2. Build the capacity of decentralised governments and technical units to design relevant policies
CARE Ecuador has also trained government specialised commissions (like the girls’ commission) alongside civil society actors to design policies that will improve prevention but also respond to gender-based violence. For instance, the canton of Lago Agrio drew up policies to tackle human trafficking, Cascales focused on gender violence, Shushufindi on abuse of children and adolescents, and Cuyabeno looked at pregnancy among teenagers.
Working with decentralised authorities in this way also helps bring women’s organisations and civil servants together in a context of learning and exchange – for example, through workshops on gender and power attended by both women activists and women civil servants.
3. Build the organisational capacity of women’s organisations to hold government accountable
Training of government officials is a start – the next step is to hold government accountable and make sure they take action. CARE Ecuador is currently training women’s organisations to become active ‘social vigilantes’. This is about building the capacity of women’s organisations to monitor government services on prevention of and responses to violence against women, collect and analyse data, and produce evidence that can be used to put pressure on the government to deliver on its promises to combat and eliminate violence against women.
CARE Ecuador is also supporting the setting up of an observatory to monitor public policies on tackling gender-based violence. This will be hosted on the Sucumbíos province website where information will be uploaded and made accessible. ‘Social vigilantes’ in partnership with the observatory will collect specific data on policies which are suspected not to be effectively implemented or enforced.
Further challenges ahead
Sucumbíos still has some way to go to fully institutionalise these mechanisms and reduce levels of violence against women. Meanwhile, women’s organisations in Ecuador face further challenges. Some observers feel that civil society in Ecuador in general has been weakened and co-opted in recent years, with increased restrictions on popular spaces where people can spontaneously and independently raise their voice. And with the country currently reviewing its penal code, women’s organisations in particular face the challenge of keeping up with a changing policy framework while advocating effectively at the local and national level.

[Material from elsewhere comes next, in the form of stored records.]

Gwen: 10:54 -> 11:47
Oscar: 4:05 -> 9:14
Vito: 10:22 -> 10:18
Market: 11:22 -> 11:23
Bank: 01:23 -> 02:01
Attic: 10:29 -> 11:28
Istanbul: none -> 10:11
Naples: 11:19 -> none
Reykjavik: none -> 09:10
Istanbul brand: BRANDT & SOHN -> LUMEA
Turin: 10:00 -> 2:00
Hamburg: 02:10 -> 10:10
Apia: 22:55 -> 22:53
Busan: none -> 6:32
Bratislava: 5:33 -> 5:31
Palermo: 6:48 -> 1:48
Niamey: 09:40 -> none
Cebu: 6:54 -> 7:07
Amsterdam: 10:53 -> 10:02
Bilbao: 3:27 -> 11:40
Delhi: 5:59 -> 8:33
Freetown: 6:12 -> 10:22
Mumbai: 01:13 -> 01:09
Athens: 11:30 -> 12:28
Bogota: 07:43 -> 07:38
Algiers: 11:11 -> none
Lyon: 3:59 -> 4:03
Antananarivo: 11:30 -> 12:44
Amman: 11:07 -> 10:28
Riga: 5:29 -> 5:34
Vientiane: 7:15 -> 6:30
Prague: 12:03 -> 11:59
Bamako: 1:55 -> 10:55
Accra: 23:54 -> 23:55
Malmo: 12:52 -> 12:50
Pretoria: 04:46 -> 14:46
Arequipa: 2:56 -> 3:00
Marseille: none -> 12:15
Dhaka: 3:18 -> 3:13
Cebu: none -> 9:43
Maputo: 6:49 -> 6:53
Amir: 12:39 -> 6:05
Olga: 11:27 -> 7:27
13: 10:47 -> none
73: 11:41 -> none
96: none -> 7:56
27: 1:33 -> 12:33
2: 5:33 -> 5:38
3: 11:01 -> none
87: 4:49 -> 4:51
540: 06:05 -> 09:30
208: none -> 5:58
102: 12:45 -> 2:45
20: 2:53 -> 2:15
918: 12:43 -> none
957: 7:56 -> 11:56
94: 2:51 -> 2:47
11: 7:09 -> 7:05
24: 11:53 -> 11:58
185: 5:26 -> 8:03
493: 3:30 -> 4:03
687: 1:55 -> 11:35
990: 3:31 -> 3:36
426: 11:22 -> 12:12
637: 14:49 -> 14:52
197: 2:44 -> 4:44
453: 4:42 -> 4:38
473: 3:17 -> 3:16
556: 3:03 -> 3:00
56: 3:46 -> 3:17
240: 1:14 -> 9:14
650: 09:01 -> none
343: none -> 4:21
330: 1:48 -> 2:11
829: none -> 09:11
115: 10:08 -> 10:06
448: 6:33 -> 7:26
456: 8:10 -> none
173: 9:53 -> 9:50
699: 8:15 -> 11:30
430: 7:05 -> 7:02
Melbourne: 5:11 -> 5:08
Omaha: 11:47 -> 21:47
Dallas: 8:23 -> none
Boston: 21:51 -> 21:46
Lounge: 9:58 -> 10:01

This is where an INGO like CARE can bring real added value. If government on its own won’t do it, and civil society on its own isn’t able to do it, then the role of an INGO like CARE must be to bring them together and push them forwards. As CARE Ecuador has shown, this means facilitating relationships between government and civil society, and training civil society actors and local authorities to improve delivery and boost accountability. The successful model can then be documented so it can be replicated in other provinces, and scaled up on a national level.